PTTEP pushes ahead despite setbacks
With an aggressive foreign strategy, Thailand’s state oil firm wants to put a string of setbacks behind it
If the oil and gas game were likened to a boxing match, then Thailand’s PTT Exploration and Production (PTTEP) would be considered a featherweight. But the Asian firm certainly has ambitions to punch above its weight.
After making the headlines in 2009 for all the wrong reasons – the Thai operator was responsible for one of Australia’s worst oil spills in the Timor Sea – the national oil company (NOC) grabbed the spotlight last year when it went head-to-head with Anglo-Dutch supermajor Shell in its bid to buy junior explorer Cove Energy.
At $1.9 billion, many analysts were quick to say it paid over the odds. But the deal saw it snare a foothold in a prolific gas play offshore Mozambique.
Besides, the acquisition reflected the asset’s importance to both the firm and to the nation, which produces most of its electricity from natural gas and has started importing liquefied natural gas (LNG) as supplies from the Gulf of Thailand are projected to begin declining in the next decade.
The move was part of the listed company’s grand plan to triple production to around 900,000 barrels of oil equivalent per day (boe/d) by 2020. This is an ambitious target, even for a company that has been relatively successfully compared to its regional peers.
In its favour, the firm has a solid operating profile backed by less cyclical cash flows compared to its global peers, largely due to its natural gas production, which benefits from long-term sales deals.
But for all its acquisitions, PTTEP, which is 65%-owned by the government’s integrated energy player PTT, is not expanding as fast as it should.
Towards the end of last year, management made a drastic cut to production targets, slashing them by a third to just 600,000 boe/d by 2020. The smaller number seems more realistic.
At the end of last year, the firm had total proved reserves of 901m barrels of oil equivalent (boe), average daily production of 313,293 boe/d and a proved reserve life of eight years. Of those reserves, 56% lie in Thailand.
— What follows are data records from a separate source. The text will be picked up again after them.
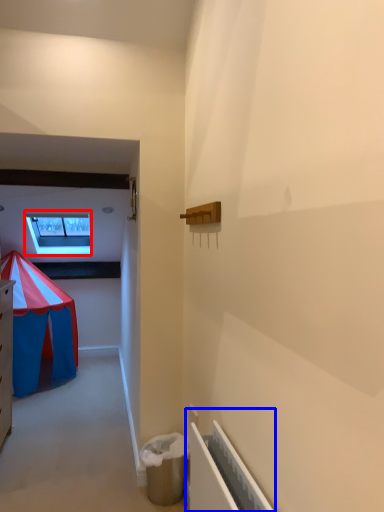 Question: Which point is closer to the camera, window (highlighted by a red box) or radiator (highlighted by a blue box)?

Choices:
 (A) window
 (B) radiator

Answer: (B) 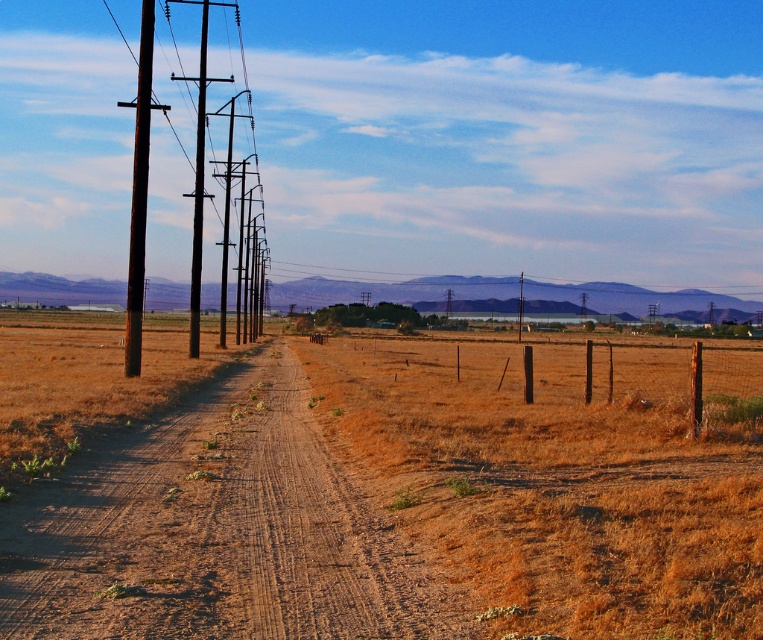 Question: Can you confirm if brown dry grass at center is bigger than brown wire fence at center?

Choices:
 (A) yes
 (B) no

Answer: (B)

Question: Does rusty metal telegraph pole at left appear on the left side of brown wooden telegraph pole at left?

Choices:
 (A) no
 (B) yes

Answer: (B)

Question: Which object is closer to the camera taking this photo?

Choices:
 (A) brown wooden telegraph pole at left
 (B) brown dry grass at center
 (C) metallic gray power line at center

Answer: (B)

Question: Estimate the real-world distances between objects in this image. Which object is closer to the brown wooden telegraph pole at left?

Choices:
 (A) brown sandy dirt track at center
 (B) metallic gray power line at center

Answer: (A)

Question: Is rusty metal telegraph pole at left thinner than brown wooden telegraph pole at left?

Choices:
 (A) yes
 (B) no

Answer: (B)

Question: Which point is farther to the camera?

Choices:
 (A) (134, 200)
 (B) (198, 285)
 (C) (539, 401)
 (D) (733, 374)

Answer: (D) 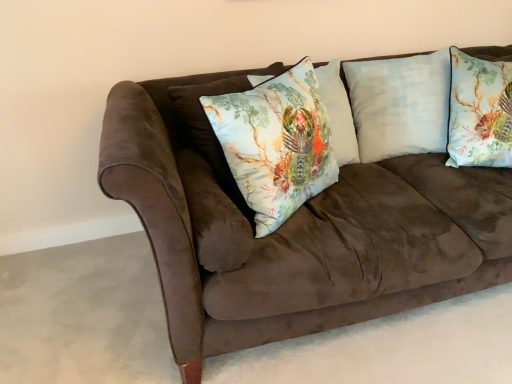 Question: Is printed fabric cushion at center, the 1th pillow from the left, positioned behind textured floral pillow at upper right, the first pillow viewed from the right?

Choices:
 (A) no
 (B) yes

Answer: (A)

Question: Is printed fabric cushion at center, the 1th pillow from the left, positioned in front of textured floral pillow at upper right, the fourth pillow when ordered from left to right?

Choices:
 (A) no
 (B) yes

Answer: (B)

Question: Is printed fabric cushion at center, which is the fourth pillow in right-to-left order, next to textured floral pillow at upper right, the fourth pillow when ordered from left to right?

Choices:
 (A) no
 (B) yes

Answer: (A)

Question: From a real-world perspective, is printed fabric cushion at center, the 1th pillow from the left, on textured floral pillow at upper right, the fourth pillow when ordered from left to right?

Choices:
 (A) no
 (B) yes

Answer: (B)

Question: Does printed fabric cushion at center, the 1th pillow from the left, have a lesser width compared to textured floral pillow at upper right, the first pillow viewed from the right?

Choices:
 (A) yes
 (B) no

Answer: (A)

Question: Considering their positions, is printed fabric pillow at center, the 3th pillow from the right, located in front of or behind printed fabric cushion at center, the 1th pillow from the left?

Choices:
 (A) behind
 (B) front

Answer: (A)

Question: From their relative heights in the image, would you say printed fabric pillow at center, arranged as the 2th pillow when viewed from the left, is taller or shorter than printed fabric cushion at center, the 1th pillow from the left?

Choices:
 (A) tall
 (B) short

Answer: (A)

Question: From the image's perspective, is printed fabric pillow at center, arranged as the 2th pillow when viewed from the left, positioned above or below printed fabric cushion at center, which is the fourth pillow in right-to-left order?

Choices:
 (A) above
 (B) below

Answer: (A)

Question: Is printed fabric pillow at center, the 3th pillow from the right, inside or outside of printed fabric cushion at center, the 1th pillow from the left?

Choices:
 (A) inside
 (B) outside

Answer: (B)

Question: Would you say light blue cotton pillow at upper right, the second pillow viewed from the right, is inside or outside textured floral pillow at upper right, the fourth pillow when ordered from left to right?

Choices:
 (A) outside
 (B) inside

Answer: (A)

Question: Is light blue cotton pillow at upper right, the third pillow from the left, to the left or to the right of textured floral pillow at upper right, the first pillow viewed from the right, in the image?

Choices:
 (A) right
 (B) left

Answer: (B)

Question: From a real-world perspective, is light blue cotton pillow at upper right, the third pillow from the left, positioned above or below textured floral pillow at upper right, the fourth pillow when ordered from left to right?

Choices:
 (A) below
 (B) above

Answer: (A)

Question: Is light blue cotton pillow at upper right, the third pillow from the left, in front of or behind textured floral pillow at upper right, the first pillow viewed from the right, in the image?

Choices:
 (A) front
 (B) behind

Answer: (B)

Question: From the image's perspective, is printed fabric pillow at center, the 3th pillow from the right, located above or below textured floral pillow at upper right, the first pillow viewed from the right?

Choices:
 (A) below
 (B) above

Answer: (A)

Question: Relative to textured floral pillow at upper right, the first pillow viewed from the right, is printed fabric pillow at center, arranged as the 2th pillow when viewed from the left, in front or behind?

Choices:
 (A) front
 (B) behind

Answer: (A) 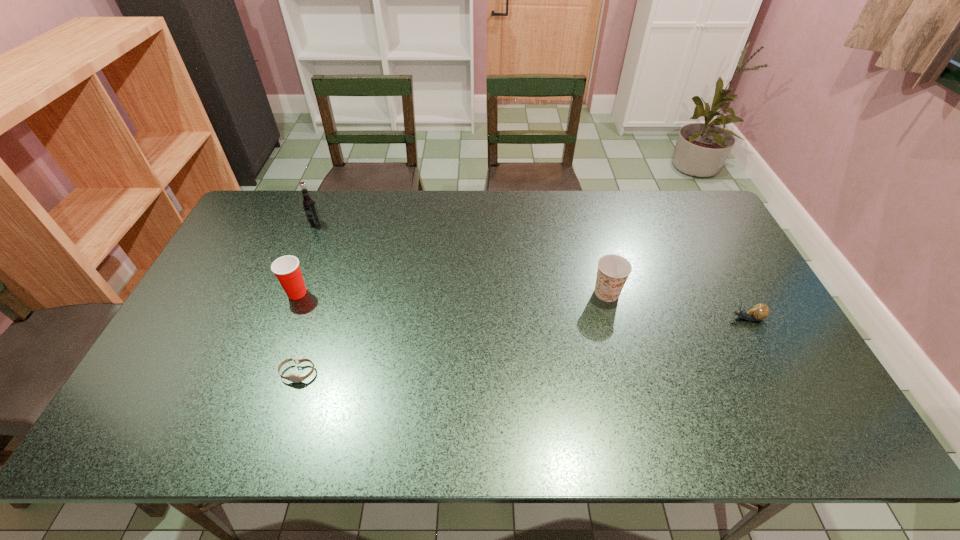 Locate an element on the screen. This screenshot has width=960, height=540. the farthest object is located at coordinates (308, 203).

At what (x,y) coordinates should I click in order to perform the action: click on root beer. Please return your answer as a coordinate pair (x, y). Looking at the image, I should click on (308, 203).

Where is `the left Dixie cup`? the left Dixie cup is located at coordinates (286, 268).

You are a GUI agent. You are given a task and a screenshot of the screen. Output one action in this format:
    pyautogui.click(x=<x>, y=<y>)
    Task: Click on the right Dixie cup
    The width and height of the screenshot is (960, 540).
    Given the screenshot: What is the action you would take?
    click(613, 270)

At what (x,y) coordinates should I click in order to perform the action: click on the rightmost object. Please return your answer as a coordinate pair (x, y). Looking at the image, I should click on (760, 311).

Find the location of `the second nearest object`. the second nearest object is located at coordinates tap(760, 311).

Find the location of a particular element. watch is located at coordinates (295, 378).

At what (x,y) coordinates should I click in order to perform the action: click on the shortest object. Please return your answer as a coordinate pair (x, y). Image resolution: width=960 pixels, height=540 pixels. Looking at the image, I should click on (295, 378).

Locate an element on the screen. The height and width of the screenshot is (540, 960). blank space located on the label of the tallest object is located at coordinates (276, 320).

The image size is (960, 540). What are the coordinates of `vacant space located 0.230m on the front of the left Dixie cup` in the screenshot? It's located at (266, 373). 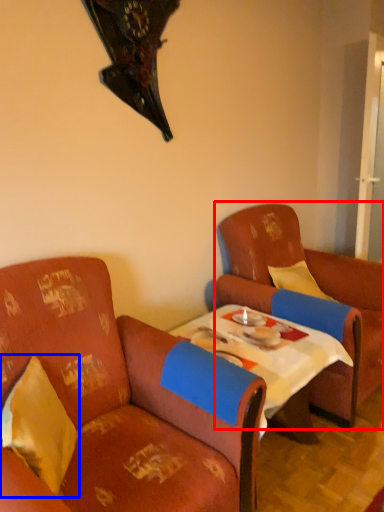 Question: Which of the following is the closest to the observer, chair (highlighted by a red box) or pillow (highlighted by a blue box)?

Choices:
 (A) chair
 (B) pillow

Answer: (B) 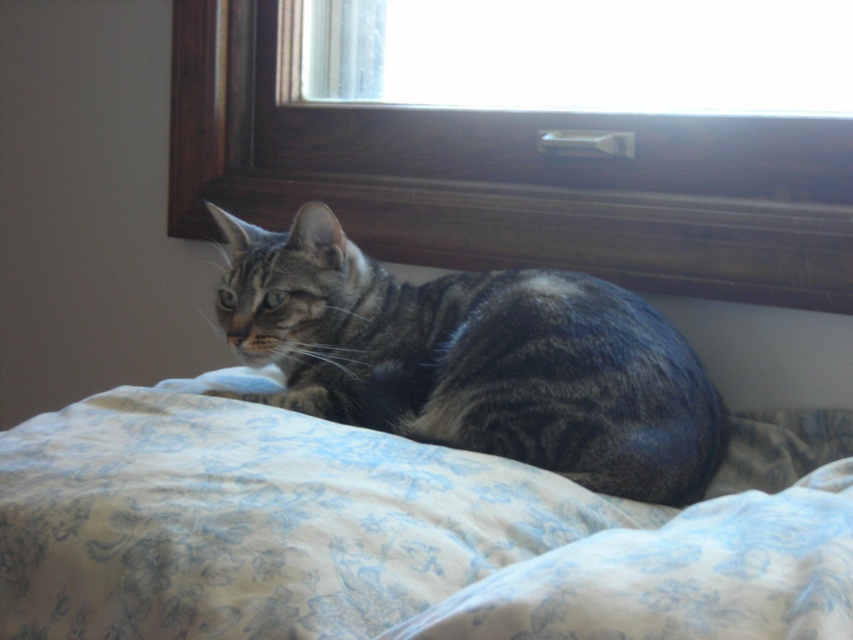 Question: Is floral-patterned fabric at lower center in front of tabby fur cat at center?

Choices:
 (A) no
 (B) yes

Answer: (B)

Question: Which of the following is the closest to the observer?

Choices:
 (A) floral-patterned fabric at lower center
 (B) transparent glass window at upper center
 (C) tabby fur cat at center

Answer: (A)

Question: Which object appears closest to the camera in this image?

Choices:
 (A) floral-patterned fabric at lower center
 (B) transparent glass window at upper center
 (C) tabby fur cat at center

Answer: (A)

Question: Which object is farther from the camera taking this photo?

Choices:
 (A) tabby fur cat at center
 (B) floral-patterned fabric at lower center
 (C) transparent glass window at upper center

Answer: (C)

Question: Does tabby fur cat at center have a smaller size compared to transparent glass window at upper center?

Choices:
 (A) yes
 (B) no

Answer: (A)

Question: In this image, where is floral-patterned fabric at lower center located relative to tabby fur cat at center?

Choices:
 (A) left
 (B) right

Answer: (B) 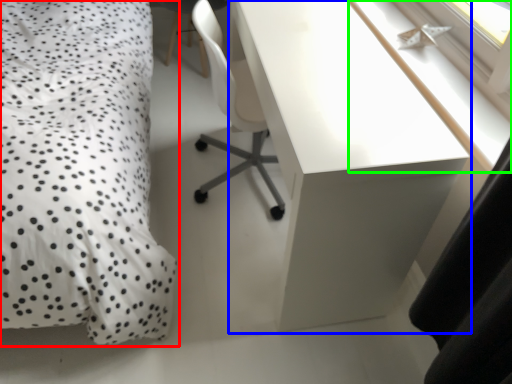 Question: Based on their relative distances, which object is farther from bed (highlighted by a red box)? Choose from desk (highlighted by a blue box) and window sill (highlighted by a green box).

Choices:
 (A) desk
 (B) window sill

Answer: (B)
Established in 1985 as part of a national energy strategy, the company has expanded its overseas footprint with investments in Southeast Asia, North America, Australia, Africa and the Middle East.
Even though the bulk of its production remains in the Gulf of Thailand, it is starting to ramp up volumes from its Kai Kos Dehseh oil sands venture in Canada, as well as its 16-1 project in Vietnam.
Meanwhile, following the disastrous spill off Australia, the Montara project is back on track, pumping its first flows earlier this year.
While its reputation was tarnished by the accident, it certainly will not be improved by news of an oil spill near a high-profile tourist area in the Gulf of Thailand in late July.
The latest leak, caused by a faulty hose transferring crude from a tanker to a subsea pipeline, was not PTTEP’s fault, but its sister company PTT Global Chemicals’s. Nevertheless, it’s the sort of international attention PTTEP could do without as it seeks to spread its wings.
To achieve its latest output goal, the Bangkok-based firm has an aggressive investment plan worth $15bn over the next five years to develop its projects in Myanmar, Algeria, Australia, Canada, as well as at home. On top of this, following its takeover of Cove, it will need to stump up its share of capital expenditure for an LNG export scheme, pending a final investment decision in 2014. But, whether PTTEP can even reach its lower production target without having to make another large acquisition remains to be seen.
A successful $3bn share issue at the end of 2012 helped ease the pressure on the Thai player, but reinforced the view that PTTEP overpaid for Cove. Still, the fundraiser improved its financial flexibility.
Consequently, ratings agency Moody’s upped its acquisition headroom from low to moderate, saying it could carry out between $2bn and $10bn of debt-funded investments on top of its spending plans over the next year.
It’s also exploring opportunities in South America, particularly Colombia, and has plans to dabble in floating LNG (FLNG) off Australia. Nevertheless, with signs that global growth is slowing, its parent PTT is sending out more cautious signals.
Expect PTTEP to take a short breather while it digests its acquisition of Cove Energy and weighs up its next move. One thing, though, is for sure: if the Mozambique LNG scheme eventually morphs into a six-train scheme without too many hiccups, PTTEP should be well rewarded. The upside from the stakes in seven deep-water blocks that it collected off Kenya offer promise, too.
For the time being, PTTEP, while not quite a lightweight contender yet, has proved it can pack a punch.